How was your holiday? Mine was excellent …

Good morning. How was your holiday? Mine was excellent, thanks for asking. I went to Leh and Shey and Lamayuru. Delhi first and then into the Himalayas with my woolly hat and fleecey jacket made from recycled plastic fizzy drink bottles.

Leh is the principal town in the Ladakh region. It has Christian churches and Buddhist temples and Islamic mosques and cows wandering the streets and the people aren’t shooting each other, which is reasonable. And it has freshly baked flat bread.

I visited a school in Shey. They teach kids about climate change even though they’re 3000 metres above the rising high tide mark. They teach them in English.

About 200 of the school’s 500 kids are boarders because their parents are nomadic yak herders up near China, which is probably like living in the King Country and going to boarding school in Cambridge.

The school is built so that the sun heats the rooms and water. The principal said the school needs more IT equipment, music stuff, footballs, and library books. Which is like any NZ school.

The kids told me they’re happy – mostly because they have warm beds to sleep in and plenty of sensational food such as the vegetable curry we had for lunch in the sunny dining room with a view of the mountains.
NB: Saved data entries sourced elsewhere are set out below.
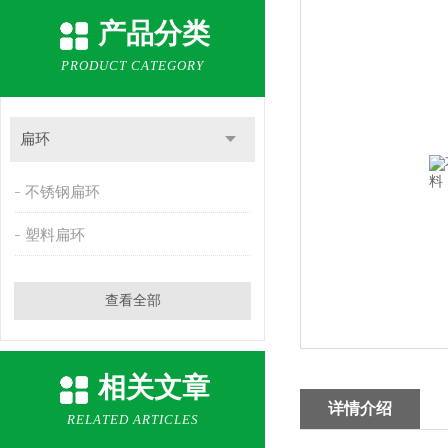
产品分类
PRODUCT CATEGORY
扁环
不锈钢扁环
塑料扁环
查看全部
相关文章
详情介绍
RELATED ARTICLES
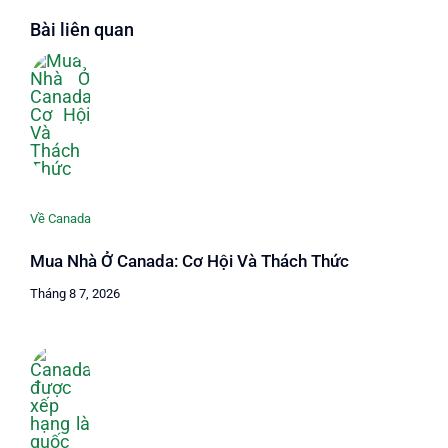
Bài liên quan
Về Canada
Mua Nhà Ở Canada: Cơ Hội Và Thách Thức
Tháng 8 7, 2026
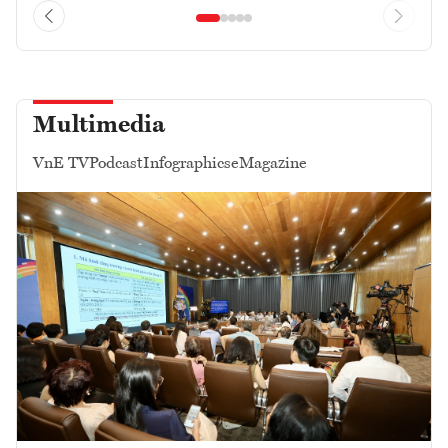
Multimedia
VnE TV
Podcast
Infographics
eMagazine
 And I drove, I was driven, in a four wheel drive down the Indus Valley across barren moonscape plateaus –why aren’t they plateaux? This is where the world’s sandpits begin as house-sized boulders crashing down hillsides into the river and grinding and crushing their way out to sea.

The road was built and is maintained by the Indian Army as part of its border defence network.

We passed families ploughing fields with pairs of yaks pulling a handmade wooden ploughshare. Little kids were helping. They weren’t down at the Manukau Mall stuffing their faces with burgers and Once Were Potatoes with their obese bums sticking out of their jeans.

Lamayuru is a town about a very long way from Manukau Mall. Three boys came up to me at the monastery and said hello. They were monk-lets, which is my word for a trainee monk.
They weren’t asking for money. They weren’t asking for anything. They just wanted to practise their English. I asked them what they did all day – without a shopping mall or a McDonalds or skateboards or face? They said they’re very busy learning and working around the monastery – cleaning and helping in the kitchen.

The sign over the entrance to a government school in Leh said ‘Enter to Learn. Leave to Serve.’